By Thomas Streater

It's the world according to Goldman Sachs. No, it's not a new best seller or trashy article about the esteemed investment bank, but rather its keenly awaited annual list of top ten market themes for the new year. This year's edition gives Asian investors plenty to ruminate on.

Goldman's outlook, which joins a growing list of brokers unveiling their prognostications for 2015, highlights how investors will need to be nimble to successfully navigate the ongoing bumps in China's attempts to restructure its economy, the fall-out from the end of easy money polices in the U.S., as well as the cascading global impacts of a rampaging greenback and weaker oil prices.

For fund managers deploying capital into Asia, there is no bigger story than China. The world's second largest economy has been front of mind for investors this year as Beijing has pulled in the reins on the era of double digit growth fuelled by cheap and easily accessible credit. China's growth slowed to a five year low of 7.3% in the third quarter as stricter credit standards and policy initiatives poured cold water on the once red-hot property market.

Goldman sees more of the same in 2015 as China's government attempts to deal with excessively high debt levels among companies and local governments, and tries to address a housing market plagued by large inventory levels. Stating the obvious, the broker warns that investors should "expect more volatility in macro outcomes" in China compared to the steady upward trajectory before the financial crisis. You don't say. It's easy to rev up growth with a one-two punch of cheap credit and a blind neglect for pollution, but not so easy to sustain turbocharged growth when the punchbowl is taken away.

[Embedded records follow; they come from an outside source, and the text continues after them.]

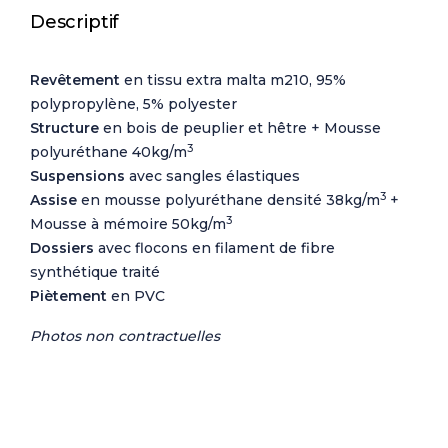
Descriptif
Revêtement
en tissu extra malta m210, 95%
polypropylène, 5% polyester
Structure
en bois de peuplier et hêtre + Mousse
3
polyuréthane 40kg/m
Suspensions
avec sangles élastiques
3
Assise
en mousse polyuréthane densité 38kg/m
+
3
Mousse à mémoire 50kg/m
Dossiers
avec flocons en filament de fibre
synthétique traité
Piètement
en PVC
Photos non contractuelles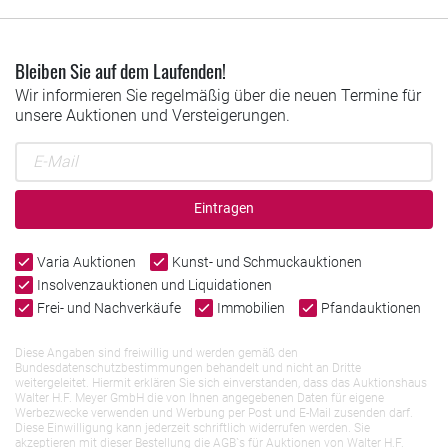
Bleiben Sie auf dem Laufenden!
Wir informieren Sie regelmäßig über die neuen Termine für
unsere Auktionen und Versteigerungen.
Eintragen
Varia Auktionen
Kunst- und Schmuckauktionen
Insolvenzauktionen und Liquidationen
Frei- und Nachverkäufe
Immobilien
Pfandauktionen
Diese Angaben sind freiwillig und werden gemäß den
Bundesdatenschutzbestimmungen behandelt und nicht an Dritte
weitergeleitet. Hiermit erklären Sie sich einverstanden, dass das Auktionshaus
Walter H.F. Meyer GmbH die von Ihnen angegebenen Daten für eigene
Werbezwecke verwenden und Werbung per Post und E-Mail zusenden darf.
Diese Einwilligung kann jederzeit schriftlich widerrufen werden. Sie
akzeptieren mit dieser Bestellung die AGB`s für Auktionen von Walter H.F.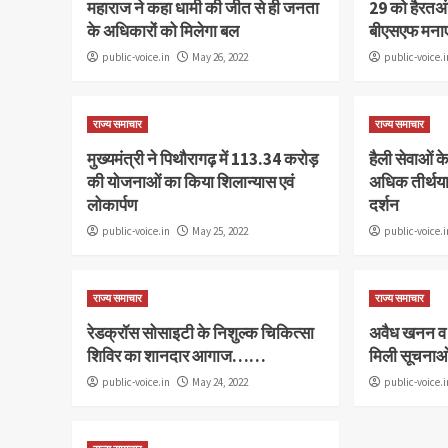
महाराज ने कहा धामी की जीत से ही जनता
29 को हैरतअं
के अधिकारों को मिलेगा बल
बीएसएफ मनाए
public-voice.in
May 26, 2022
public-voice.i
राज्य समाचार
राज्य समाचार
मुख्यमंत्री ने पिथौरागढ़ में 113.34 करोड़
हैली सेवाओं क
की योजनाओं का किया शिलान्यास एवं
अधिक तीर्थयात
लोकार्पण
दर्शन
public-voice.in
May 25, 2022
public-voice.i
राज्य समाचार
राज्य समाचार
रेडक्रॉस सोसाइटी के निशुल्क चिकित्सा
अवैध खनन व 
शिविर का शानदार आगाज……
मिली सूचनाओं
public-voice.in
May 24, 2022
public-voice.i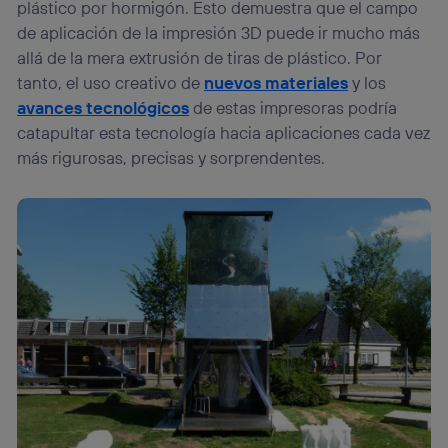
plástico por hormigón. Esto demuestra que el campo
de aplicación de la impresión 3D puede ir mucho más
allá de la mera extrusión de tiras de plástico. Por
tanto, el uso creativo de
nuevos materiales
y los
avances tecnológicos
de estas impresoras podría
catapultar esta tecnología hacia aplicaciones cada vez
más rigurosas, precisas y sorprendentes.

Goldman's outlook is a similar refrain to Credit Suisse, who warned in their recently released 2015 outlook that the short-term costs from Beijing's moves to address imbalances are "high", even though they will improve long run sustainability of growth. No punches are pulled with the warning that China real estate is "the epicenter of the triple bubble of credit, investment, and housing." Credit Suisse is expecting China's growth to dip to 6.8% next year, with depressed margins and overcapacity expected to hurt investment growth. While no stimulus or credit easing is expected, there are a number of economists who think interest rates may be cut and the reserve requirement ratio may be lowered, a move which would allow banks to lend more money.

However, Goldman views China as one of the more inexpensive emerging markets. The broker is right in its assessment that more supportive policy and the willingness to embrace reforms and address structural issues is required to drive a rerating of Chinese stocks. According to J.P. Morgan, China stocks trade at 8.5 times estimated 2015 earnings, about half the multiple that India stocks are fetching. While there are numerous risks, Goldman sees the Hong Kong-Shanghai Stock Connect as a positive given it may attract money in A-shares and help them outperform H-shares. However, caution is urged on Chinese property bonds. While not the most earth shattering call, it is a good reminder of the risks out there.

The unwinding of the Federal Reserve's easy money policies will also be a major issue, especially in Asia. Goldman has a non-consensus call that U.S. rates will rise faster and higher than the market expects once growth triggers the central bank to start hiking. Investors who have fretted about the possible exit of capital from Asia as U.S rates start moving up will find little comfort in the broker's calculation that the neutral level of U.S. rates is 4%. HSBC economist Ronald Man thinks higher interest rates in the US will squeeze the pace of credit growth in Korea, Indonesia and the Philippines. Credit growth of course is a key driver of asset prices, so that raises some alarm bells.

The prospects for a stronger U.S. dollar are another concern for investors in Asia. Here, Goldman is a card carrying member of the US dollar bull club. The belief in the greenback's strength against other major currencies may be touted as the broker's strongest "asset market view looking through 2015", but it is a view broadly aligned with many other forecasters. The dollar is expected to gain against other currencies as rates rise, the U.S. economy recovers, and the price of oil remains low. However, a strong dollar is not necessarily all bad news for Asia. A weaker currency can help policymakers fight very low rates of inflation, and Goldman reckons South Korea - where inflation climbed about 1% year-on-year in September - would welcome a weaker won.

Oil has featured prominently in the headlines this year, and it's likely to continue to be a major influence next year. The sharp fall in crude prices will start to be more fully felt in 2015, providing a boost to those economies that are dependent on imports to grease the wheels of economic growth. Goldman cites India as a key beneficiary, which would be welcomed by new prime minister Narendra Modi who is keen to forge India into a manufacturing powerhouse.

But what does this all mean for stock investors? Well, when it comes to actionable ideas, Goldman is upbeat on emerging market equities, especially those exposed to an improvement in domestic fundamentals, the ongoing recovery in US economy, and lower oil prices. Taiwan, South Korean and India are highlighted as markets that offer investors a combination of these positive elements.